In Japan, IFX was approved for the treatment of several types of psoriasis including plaque psoriasis, psoriatic arthritis, pustular psoriasis, and psoriatic erythroderma at standard-dose treatment (5 mg/kg at Weeks 0, 2, 6, and 14, and every 8 weeks thereafter) in 2010. However, high-dose treatment (10 mg/kg every 8 weeks) was not approved, and the loss of efficacy was reported in some patients who had initially responded to standard-dose treatment in real-world clinical settings. In order to evaluate the efficacy and safety of dose-escalation of IFX in psoriasis patients who showed loss of response, the SPREAD study, a phase III, multicenter, single-arm, 40-week trial, was conducted.

 

Methods

Patients with plaque psoriasis, psoriatic arthritis, pustular psoriasis, or psoriatic erythroderma who showed loss of response were included in the SPREAD study. Loss of response was defined as once achieving Psoriasis Area and Severity Index (PASI) 75 response (a 75% reduction of the psoriasis area and severity) to standard-dose IFX therapy, but then falling below PASI 50 (less than 50% reduction).

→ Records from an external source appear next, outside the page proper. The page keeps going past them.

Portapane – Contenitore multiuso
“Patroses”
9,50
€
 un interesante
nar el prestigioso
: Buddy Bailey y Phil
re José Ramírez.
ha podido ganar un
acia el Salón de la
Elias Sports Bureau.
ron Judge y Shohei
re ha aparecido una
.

Patients with loss of response received 10 mg/kg every 8 weeks from Week 0 to 32, and the efficacy and safety were evaluated until Week 40.

 

Results

Fifty-one patients with loss of response received high-dose (10 mg/kg) of IFX treatment, and 43 completed the study. The median improvement rate of PASI score at Week 40 was 70.0%, and the response was observed from Week 4 with the median improvement rate of 50.5%. PASI 50 response rate (the rate of patients who attained ≥50% improvement) and PASI 75 response rate (≥75% improvement) at Week 40 were 81% and 44% respectively, and the response rate in Global-improvement at Week 40 was 88% (Figure). The rate of patients who attained Dermatological Life Quality Index (DLQI) ≤1 (no effect at all on patient’s life) at Week 40 was 37%. No marked difference was observed in efficacy among psoriasis types. In addition, efficacies in nail psoriasis, and joint pain were observed.

Median serum IFX level at the start of dose-escalation (at Week 0) was 0.1 µg/ml (below the detection limit of IFX), and that at Week 40 was 1.1 µg/ml, resulting in increase of circulating IFX level by dose-escalation. A positive correlation was observed between efficacy and serum IFX level at Week 40.

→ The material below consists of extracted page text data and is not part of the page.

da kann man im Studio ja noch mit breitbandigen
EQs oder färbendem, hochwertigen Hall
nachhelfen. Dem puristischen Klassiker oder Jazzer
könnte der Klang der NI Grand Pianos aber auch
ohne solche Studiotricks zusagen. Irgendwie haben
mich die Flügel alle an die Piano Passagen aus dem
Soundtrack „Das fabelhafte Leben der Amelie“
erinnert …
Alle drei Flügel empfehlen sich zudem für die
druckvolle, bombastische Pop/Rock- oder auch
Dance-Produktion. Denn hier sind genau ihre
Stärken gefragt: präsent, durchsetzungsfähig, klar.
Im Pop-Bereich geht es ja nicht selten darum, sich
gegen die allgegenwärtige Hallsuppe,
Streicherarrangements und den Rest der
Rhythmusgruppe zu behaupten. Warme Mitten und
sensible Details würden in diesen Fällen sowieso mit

Occurrence of adverse events, serious adverse events, and serious infections were 92%, 10%, and 4% respectively, showing good tolerability and no new safety signals.

 

Conclusion

Dose-escalation of IFX showed good efficacy and tolerability in psoriasis patients with loss of efficacy to standard-dose therapy, which provides a useful therapeutic option for such patients. On the basis of these results, dose-escalation of IFX was approved for psoriasis in 2016.

 

Figure. Response rates of dose-escalating IFX at Week 40

 

References

  1. Torii H, Nakagawa H; Japanese Infliximab Study investigators. Infliximab monotherapy in Japanese patients with moderate-to-severe plaque psoriasis and psoriatic arthritis. A randomized, double-blind, placebo-controlled multicenter trial. J Dermatol Sci 2010; 59: 40–9.
  2. Torii H, Nakagawa H; Japanese Infliximab Study Investigators. Long-term study of infliximab in Japanese patients with plaque psoriasis, psoriatic arthritis, pustular psoriasis and psoriatic erythroderma. J Dermatol 2011; 38: 321–34.